Innovazione

Quattro milioni all'IA che «guarda» dentro gli inceneritori

La startup luganese Jaipur Robotics punta a consolidarsi in Europa e a espandersi in Asia con la sua piattaforma di visione artificiale per gli impianti di rifiuti
© Riccardo Pontiggia
Red. Economia
07.09.2026 12:00

Poco più di quattro milioni di franchi per portare la «computer vision» negli impianti di trattamento dei rifiuti di mezzo mondo. Jaipur Robotics, società con sede a Manno che applica la visione artificiale e l’automazione agli impianti di termovalorizzazione (waste-to-energy), ha raccolto capitali per complessivi 4,3 milioni di euro in un cosiddetto seed round guidato dalla società di Venture Capital (VC) svizzera EquityPitcher Ventures e dal fondo tedesco High-Tech Gründerfonds. Creata nel 2024 e insediata al Tecnopolo Ticino, la startup cofondata e diretta da Ermes Zamboni conta oggi una quarantina di collaboratori e due centri di ricerca e sviluppo, in Svizzera e in Asia. L’obiettivo dichiarato, spiega la società in una nota, è trasformare l’intera gestione degli impianti a partire dai dati ricavati dai rifiuti, un futuro in cui saranno proprio questi dati a guidare sicurezza e automazione e in cui il nuovo capitale VC servirà a rivoluzionare il funzionamento degli stabilimenti.

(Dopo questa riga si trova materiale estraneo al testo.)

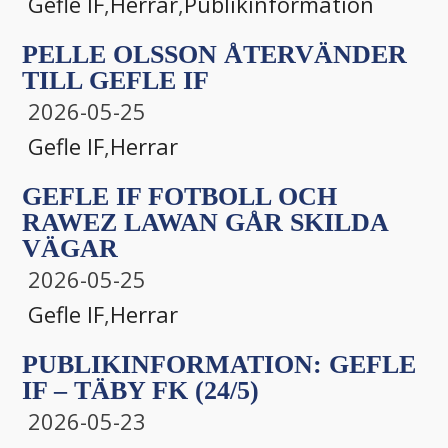
Gefle IF
,
Herrar
,
Publikinformation
PELLE OLSSON ÅTERVÄNDER
TILL GEFLE IF
2026-05-25
Gefle IF
,
Herrar
GEFLE IF FOTBOLL OCH
RAWEZ LAWAN GÅR SKILDA
VÄGAR
2026-05-25
Gefle IF
,
Herrar
PUBLIKINFORMATION: GEFLE
IF – TÄBY FK (24/5)
2026-05-23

Il terreno su cui si muove Jaipur - già vincitrice del Grand Prix Möbius Suisse per «Digitale ed economia circolare» nel 2024 - è tra i meno digitalizzati dell’industria. Nel mondo si contano oltre 3.100 impianti di termovalorizzazione, per un mercato stimato attorno ai 40 miliardi di euro, ma la maggior parte lavora ancora con monitoraggio manuale e processi analogici. È qui che la startup ticinese rivendica il proprio vantaggio. Dispone infatti del più grande set di dati europeo del settore, oltre 50 milioni di immagini etichettate raccolte in impianti reali, che le consente di riconoscere i materiali pericolosi con un’accuratezza del 99%. Ogni anno il sistema analizza più di 5 milioni di tonnellate di rifiuti. Proprio la combinazione tra questa mole di dati, un gruppo fondatore con competenze tra ingegneria meccanica, deep learning e messa in opera industriale e risultati misurati sul campo è ciò che, spiegano i due investitori citati nella nota, ha convinto a guidare l’operazione.

Gli algoritmi avanzati di visione artificiale su misura per il settore della termovalorizzazione sviluppati da Jaipur consentono di ridurre di oltre l’80% i fermi macchina non programmati, grazie al rilevamento in tempo reale dei rischi, più di un milione di euro di valore aggiunto per impianto ottenuto annualmente migliorando la miscelazione dei rifiuti e quindi la combustione, e una gestione più efficiente del carroponte, guidato in modo predittivo. Un caso concreto arriva dal Ticino, dall’Impianto cantonale di termovalorizzazione dei rifiuti a Giubiasco. «Prima dell'introduzione del nostro sistema si registravano oltre sei fermi non programmati all’anno - spiega la società al CdT - e da quando la tecnologia è operativa quei fermi sono stati azzerati, con un risparmio stimato in oltre un milione di franchi all’anno grazie alle interruzioni evitate».

La nuova iniezione di capitale servirà a sostenere tre direttrici. «Consolideremo la nostra posizione in Europa, dove oggi collaboriamo con oltre 35 impianti, e punteremo all’espansione internazionale, a partire dall’Asia e da nuovi verticali di mercato», ci anticipa la società, che parallelamente continuerà a rafforzare il team con specialisti in intelligenza artificiale, ingegneria e vendite. Il traguardo più ambizioso resta però sul fronte del prodotto: «Puntiamo a realizzare il primo carroponte completamente autonomo al mondo, capace di riconoscere e rimuovere automaticamente il materiale non conforme e di miscelarlo in modo ottimale, garantendo una resa energetica uniforme», afferma l’azienda.